• Task requirements
Type out each record word for word. Pictures stay out.

Data section section start

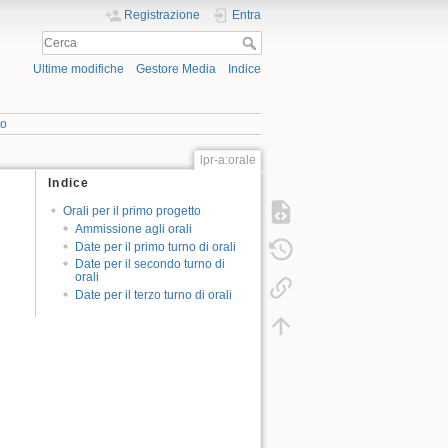
Registrazione
Entra
Ultime modifiche
Gestore Media
Indice
to
lpr-a:orale
Indice
Orali per il primo progetto
Ammissione agli orali
Date per il primo turno di orali
Date per il secondo turno di
orali
Date per il terzo turno di orali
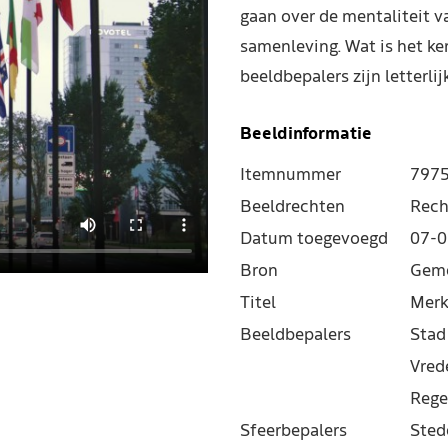
gaan over de mentaliteit 
samenleving. Wat is het k
beeldbepalers zijn letterli
Beeldinformatie
Itemnummer
797
Beeldrechten
Rech
Datum toegevoegd
07-0
Bron
Geme
Titel
Merk
Beeldbepalers
Stad
Vred
Rege
Sfeerbepalers
Sted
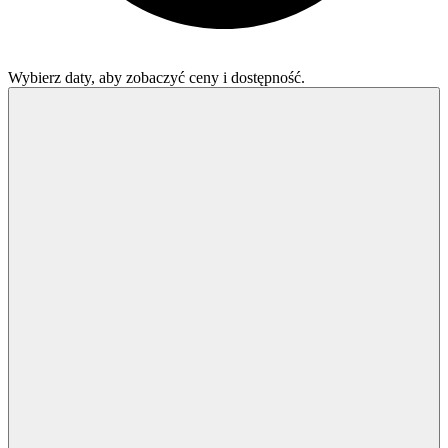
Wybierz daty, aby zobaczyć ceny i dostępność.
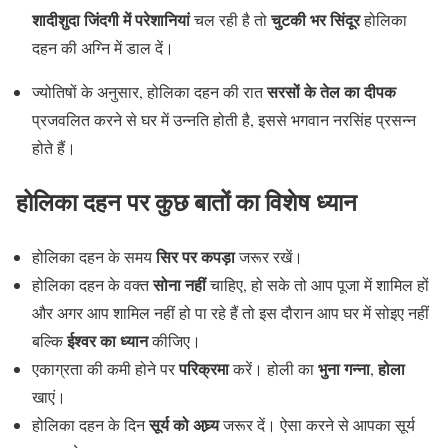
शादीशुदा जिंदगी में परेशानियां
चुटकी भर सिंदूर
चल रही है तो
होलिका
दहन की अग्नि में डाल दें।
सरसों के तेल का दीपक
ज्योतिषों के अनुसार, होलिका दहन की रात
प्रजवलित करने से घर में उन्नति होती है, इससे भगवान नरसिंह प्रसन्न
होते हैं।
होलिका दहन पर कुछ बातों का विशेष ध्यान
सिर पर कपड़ा
होलिका दहन के समय
जरूर रखें।
सोना नहीं
होलिका दहन के वक्त
चाहिए, हो सके तो आप पूजा में शामिल हों
और अगर आप शामिल नहीं हो पा रहे हैं तो इस दौरान आप घर में सोइए नहीं
ईश्वर का ध्यान
बल्कि
कीजिए।
परिक्रमा
भुना गन्ना
होला
एकाग्रता की कमी होने पर
करें। होली का
,
खाएं।
सूर्य को अघ्र्य
होलिका दहन के दिन
जरूर दें। ऐसा करने से आपका सूर्य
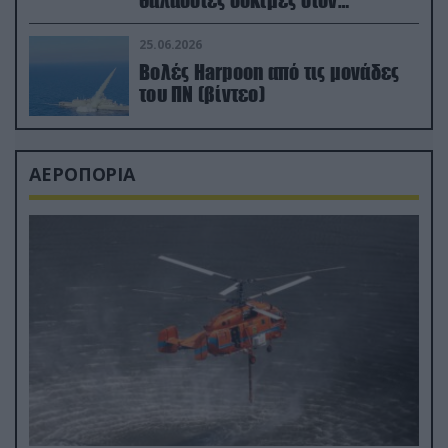
θαλάσσιες δοκιμές στον
απαιτητικό Βισκαϊκό
25.06.2026
Βολές Harpoon από τις μονάδες
του ΠΝ (βίντεο)
ΑΕΡΟΠΟΡΙΑ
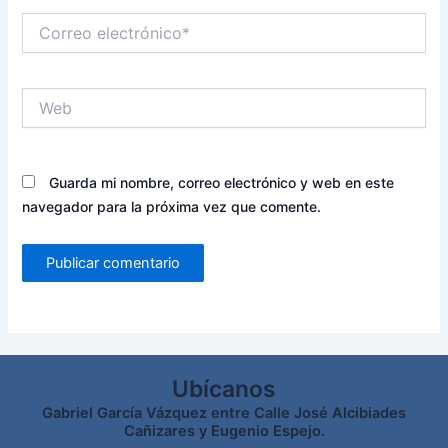
Correo
electrónico*
Web
Guarda mi nombre, correo electrónico y web en este
navegador para la próxima vez que comente.
Ubícanos
Gabriel García Vázquez entre Calle José Alcibiades
Cañizares y Eugenio Espejo.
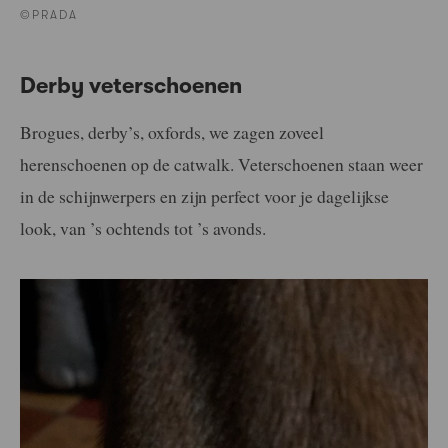
©PRADA
Derby veterschoenen
Brogues, derby’s, oxfords, we zagen zoveel
herenschoenen op de catwalk. Veterschoenen staan weer
in de schijnwerpers en zijn perfect voor je dagelijkse
look, van ’s ochtends tot ’s avonds.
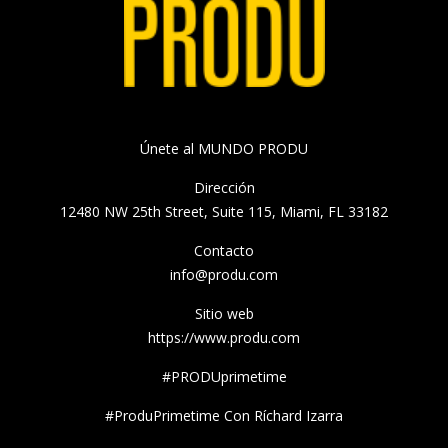
Únete al MUNDO PRODU
Dirección
12480 NW 25th Street, Suite 115, Miami, FL 33182
Contacto
info@produ.com
Sitio web
https://www.produ.com
#PRODUprimetime
#ProduPrimetime Con Ríchard Izarra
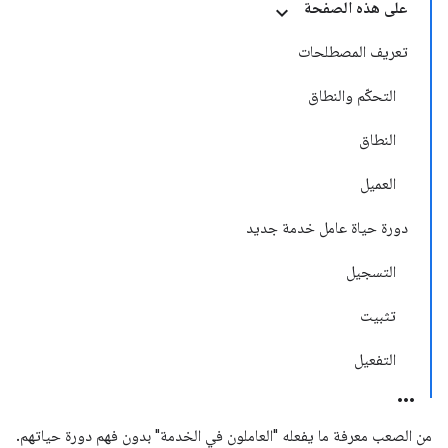
على هذه الصفحة
تعريف المصطلحات
التحكّم والنطاق
النطاق
العميل
دورة حياة عامل خدمة جديد
التسجيل
تثبيت
التفعيل
من الصعب معرفة ما يفعله "العاملون في الخدمة" بدون فهم دورة حياتهم.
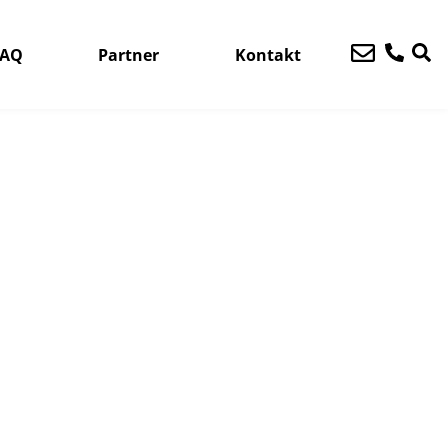
FAQ
Partner
Kontakt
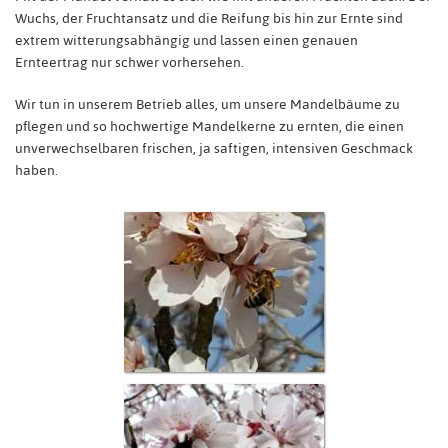
Wuchs, der Fruchtansatz und die Reifung bis hin zur Ernte sind
extrem witterungsabhängig und lassen einen genauen
Ernteertrag nur schwer vorhersehen.
Wir tun in unserem Betrieb alles, um unsere Mandelbäume zu
pflegen und so hochwertige Mandelkerne zu ernten, die einen
unverwechselbaren frischen, ja saftigen, intensiven Geschmack
haben.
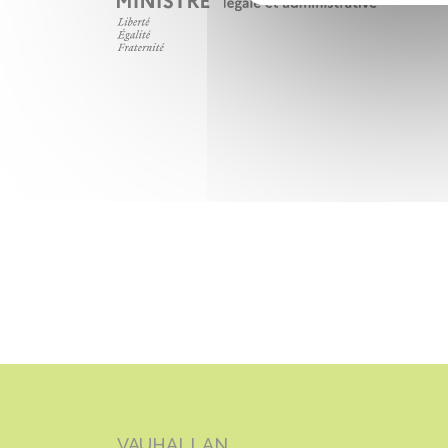
VAUHALLAN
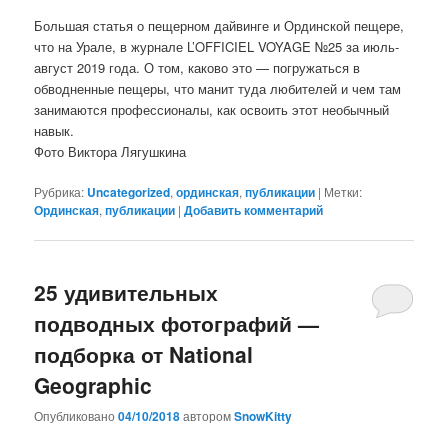
Большая статья о пещерном дайвинге и Ординской пещере,
что на Урале, в журнале L’OFFICIEL VOYAGE №25 за июль-
август 2019 года. О том, каково это — погружаться в
обводненные пещеры, что манит туда любителей и чем там
занимаются профессионалы, как освоить этот необычный
навык.
Фото Виктора Лягушкина
Рубрика:
Uncategorized
,
ординская
,
публикации
|
Метки:
Ординская
,
публикации
|
Добавить комментарий
25 удивительных
подводных фотографий —
подборка от National
Geographic
Опубликовано
04/10/2018
автором
SnowKitty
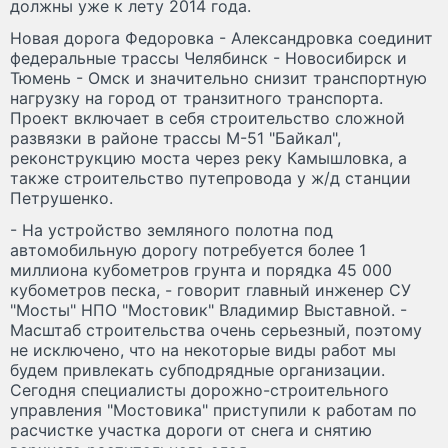
должны уже к лету 2014 года.
Новая дорога Федоровка - Александровка соединит
федеральные трассы Челябинск - Новосибирск и
Тюмень - Омск и значительно снизит транспортную
нагрузку на город от транзитного транспорта.
Проект включает в себя строительство сложной
развязки в районе трассы М-51 "Байкал",
реконструкцию моста через реку Камышловка, а
также строительство путепровода у ж/д станции
Петрушенко.
- На устройство земляного полотна под
автомобильную дорогу потребуется более 1
миллиона кубометров грунта и порядка 45 000
кубометров песка, - говорит главный инженер СУ
"Мосты" НПО "Мостовик" Владимир Выставной. -
Масштаб строительства очень серьезный, поэтому
не исключено, что на некоторые виды работ мы
будем привлекать субподрядные организации.
Сегодня специалисты дорожно-строительного
управления "Мостовика" приступили к работам по
расчистке участка дороги от снега и снятию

Data section section end

• Response to the exercise
Registrazione
Entra
Ultime modifiche
Gestore Media
Indice
to
lpr-a:orale
Indice
Orali per il primo progetto
Ammissione agli orali
Date per il primo turno di orali
Date per il secondo turno di
orali
Date per il terzo turno di orali
gaan over de mentaliteit 
samenleving. Wat is het k
beeldbepalers zijn letterli
Beeldinformatie
Itemnummer
797
Beeldrechten
Rech
Datum toegevoegd
07-0
Bron
Geme
Titel
Merk
Beeldbepalers
Stad
Vred
Rege
Sfeerbepalers
Sted
Wybierz daty, aby zobaczyć ceny i dostępność.
शादीशुदा जिंदगी में परेशानियां
चुटकी भर सिंदूर
चल रही है तो
होलिका
दहन की अग्नि में डाल दें।
सरसों के तेल का दीपक
ज्योतिषों के अनुसार, होलिका दहन की रात
प्रजवलित करने से घर में उन्नति होती है, इससे भगवान नरसिंह प्रसन्न
होते हैं।
होलिका दहन पर कुछ बातों का विशेष ध्यान
सिर पर कपड़ा
होलिका दहन के समय
जरूर रखें।
सोना नहीं
होलिका दहन के वक्त
चाहिए, हो सके तो आप पूजा में शामिल हों
और अगर आप शामिल नहीं हो पा रहे हैं तो इस दौरान आप घर में सोइए नहीं
ईश्वर का ध्यान
बल्कि
कीजिए।
परिक्रमा
भुना गन्ना
होला
एकाग्रता की कमी होने पर
करें। होली का
,
खाएं।
सूर्य को अघ्र्य
होलिका दहन के दिन
जरूर दें। ऐसा करने से आपका सूर्य
θαλάσσιες δοκιμές στον
απαιτητικό Βισκαϊκό
25.06.2026
Βολές Harpoon από τις μονάδες
του ΠΝ (βίντεο)
ΑΕΡΟΠΟΡΙΑ
Correo
electrónico*
Web
Guarda mi nombre, correo electrónico y web en este
navegador para la próxima vez que comente.
Ubícanos
Gabriel García Vázquez entre Calle José Alcibiades
Cañizares y Eugenio Espejo.
©PRADA
Derby veterschoenen
Brogues, derby’s, oxfords, we zagen zoveel
herenschoenen op de catwalk. Veterschoenen staan weer
in de schijnwerpers en zijn perfect voor je dagelijkse
look, van ’s ochtends tot ’s avonds.
Únete al MUNDO PRODU
Dirección
12480 NW 25th Street, Suite 115, Miami, FL 33182
Contacto
info@produ.com
Sitio web
https://www.produ.com
#PRODUprimetime
#ProduPrimetime Con Ríchard Izarra
على هذه الصفحة
تعريف المصطلحات
التحكّم والنطاق
النطاق
العميل
دورة حياة عامل خدمة جديد
التسجيل
تثبيت
التفعيل
من الصعب معرفة ما يفعله "العاملون في الخدمة" بدون فهم دورة حياتهم.
FAQ
Partner
Kontakt
Wuchs, der Fruchtansatz und die Reifung bis hin zur Ernte sind
extrem witterungsabhängig und lassen einen genauen
Ernteertrag nur schwer vorhersehen.
Wir tun in unserem Betrieb alles, um unsere Mandelbäume zu
pflegen und so hochwertige Mandelkerne zu ernten, die einen
unverwechselbaren frischen, ja saftigen, intensiven Geschmack
haben.
VAUHALLAN
Большая статья о пещерном дайвинге и Ординской пещере,
что на Урале, в журнале L’OFFICIEL VOYAGE №25 за июль-
август 2019 года. О том, каково это — погружаться в
обводненные пещеры, что манит туда любителей и чем там
занимаются профессионалы, как освоить этот необычный
навык.
Фото Виктора Лягушкина
Рубрика:
Uncategorized
,
ординская
,
публикации
|
Метки:
Ординская
,
публикации
|
Добавить комментарий
25 удивительных
подводных фотографий —
подборка от National
Geographic
Опубликовано
04/10/2018
автором
SnowKitty
должны уже к лету 2014 года.
Новая дорога Федоровка - Александровка соединит
федеральные трассы Челябинск - Новосибирск и
Тюмень - Омск и значительно снизит транспортную
нагрузку на город от транзитного транспорта.
Проект включает в себя строительство сложной
развязки в районе трассы М-51 "Байкал",
реконструкцию моста через реку Камышловка, а
также строительство путепровода у ж/д станции
Петрушенко.
- На устройство земляного полотна под
автомобильную дорогу потребуется более 1
миллиона кубометров грунта и порядка 45 000
кубометров песка, - говорит главный инженер СУ
"Мосты" НПО "Мостовик" Владимир Выставной. -
Масштаб строительства очень серьезный, поэтому
не исключено, что на некоторые виды работ мы
будем привлекать субподрядные организации.
Сегодня специалисты дорожно-строительного
управления "Мостовика" приступили к работам по
расчистке участка дороги от снега и снятию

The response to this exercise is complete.